As for Israelis, they are digging in behind a security barrier and drawing what amount to de facto boundaries, the better to hunker down and decouple their fate from what they see as intractable chaos among the Palestinians. "I remain convinced that there is no real chance, for the near future, to have central authority established among the Palestinians," says Yossi Shain, the dean of the school of government at Tel Aviv University (and a professor of government at Georgetown University). "This means, as [Israeli Prime Minister Ariel] Sharon himself said [in late October], that unilateralism will be the name of the game."

The Palestinian Authority remains rife with the corruption and incompetence that Arafat nurtured, but the PA's rival is Hamas, a violent Islamist group that seeks to destroy Israel and smother Palestinian secularism. In October, during a Rose Garden press appearance with Palestinian President Mahmoud Abbas, President Bush acknowledged that his goal of a democratic Palestine might not be realized during his presidency. "I can't tell you when it's going to happen," he said.

Yet Bush was not wrong when he remarked on "how much things have changed in the Holy Land." First, in January, Palestinians elected a president—Abbas—who believes that the violent Palestinian uprising that began in 2000 was a mistake. "Abbas is the un-Arafat," says David Makovsky, the director of the Middle East project at the Washington Institute for Near East Policy. "Arafat focused on being a revolutionary leader, and Abbas has made reconstruction a centerpiece of his tenure." Arafat exploited the conflict; Abbas wants to resolve it. "The time has come to put an end to the Palestinian-Israeli conflict," he said at the Rose Garden session last month.

Another milestone came in August and September, when Israel unilaterally removed its settlements from Gaza.
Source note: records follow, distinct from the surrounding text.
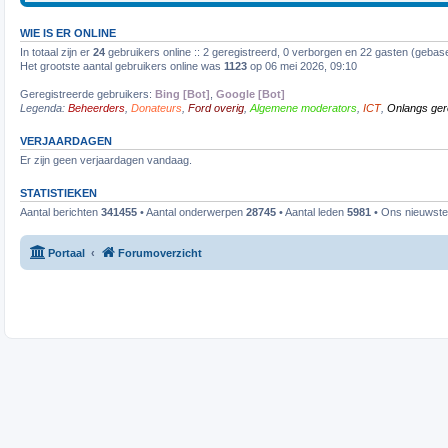
WIE IS ER ONLINE
In totaal zijn er
24
gebruikers online :: 2 geregistreerd, 0 verborgen en 22 gasten (gebase
Het grootste aantal gebruikers online was
1123
op 06 mei 2026, 09:10
Geregistreerde gebruikers:
Bing [Bot]
,
Google [Bot]
Legenda:
Beheerders
,
Donateurs
,
Ford overig
,
Algemene moderators
,
ICT
,
Onlangs ger
VERJAARDAGEN
Er zijn geen verjaardagen vandaag.
STATISTIEKEN
Aantal berichten
341455
• Aantal onderwerpen
28745
• Aantal leden
5981
• Ons nieuwste 
Portaal
Forumoverzicht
To accomplish this, Sharon—architect of the settlement movement—used military force against his own people in a traumatic confrontation that gambled his government. He won. Sharon is now politically stronger than ever, and not only are the Gaza settlements gone, but so is the implicit veto that the settler movement formerly wielded over any land-for-peace swap.
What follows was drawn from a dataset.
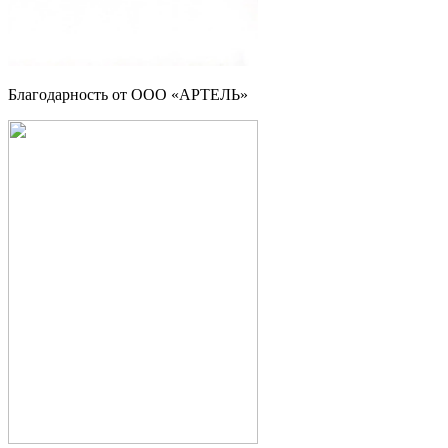
Благодарность от ООО «АРТЕЛЬ»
This month, Makovsky notes, Israel took another risk by agreeing to yield control over Gaza's outer perimeter. Under U.S. pressure, Israel agreed to let the European Union control a key security checkpoint between Gaza and Egypt. "It sounds technical to people," Makovsky says, "but it's a far-reaching move." Palestinians will now have the opportunity to show whether, with foreign help, they can secure their border against an influx of arms and contraband.

Meanwhile, Martin S. Indyk, a former U.S. ambassador to Israel who is now the director of the Brookings Institution's Saban Center for Middle East Policy, notes two helpful changes in public opinion. Israelis have decided that they need to "get out of the Palestinians' lives." Polls, he says, show that "a strong majority of Israelis have left the West Bank already, in their minds." At the same time, Palestinians have decided that they are exhausted by violence, even if it works. They want calm and a restoration of normal life. It was largely this shift in the Palestinian mood that led Hamas to curtail its attacks on Israel.
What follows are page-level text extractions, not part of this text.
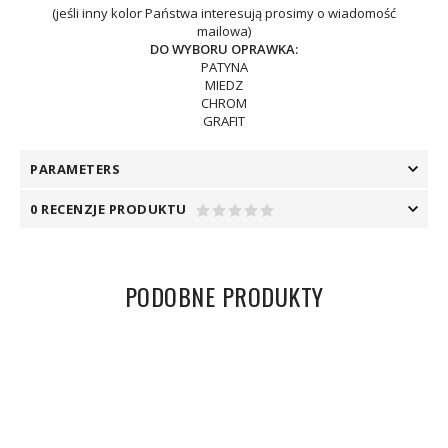
(jeśli inny kolor Państwa interesują prosimy o wiadomość
mailowa)
DO WYBORU OPRAWKA:
PATYNA
MIEDZ
CHROM
GRAFIT
PARAMETERS
0 RECENZJE PRODUKTU
PODOBNE PRODUKTY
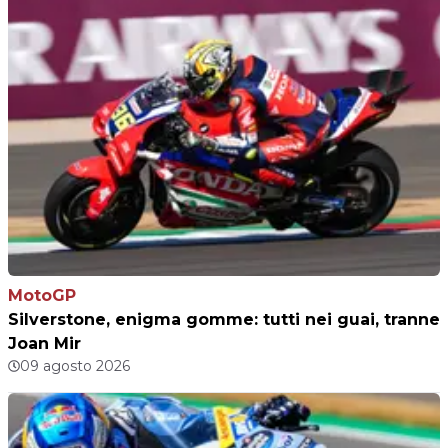
MotoGP
Silverstone, enigma gomme: tutti nei guai, tranne
Joan Mir
09 agosto 2026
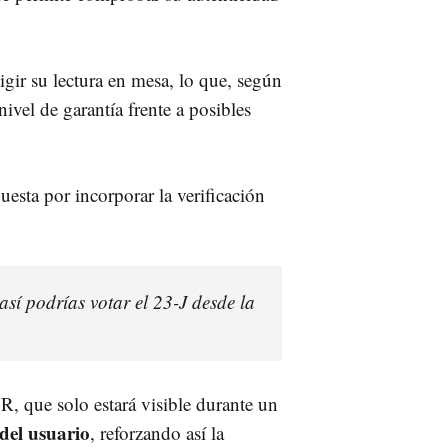
igir su lectura en mesa, lo que, según
nivel de garantía frente a posibles
uesta por incorporar la verificación
 así podrías votar el 23-J desde la
R, que solo estará visible durante un
 del usuario
, reforzando así la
Hamas and other militant groups, however, are no friends of Abbas, and Abbas lacks either the means (as he claims) or the will (as Israel insists) to disarm the militants. The highest obstacle remains in place: confronting the militants and bringing them under the rule of law. Doing so might spark a Palestinian civil war. Or it might produce Somalia-style chaos.

And so Abbas has put his chips on Palestinian parliamentary elections set for January 25, in which his Fatah faction and Hamas will field candidates. If support for Hamas comes in relatively low—below, say, 30 percent, Makovsky says—Abbas will win the expectations game. The election will give new legitimacy to his demand for "one authority, one law, and one gun," and the new parliament will pass laws disarming the militants, many of whom will respond by deciding to pursue their aims politically instead of violently.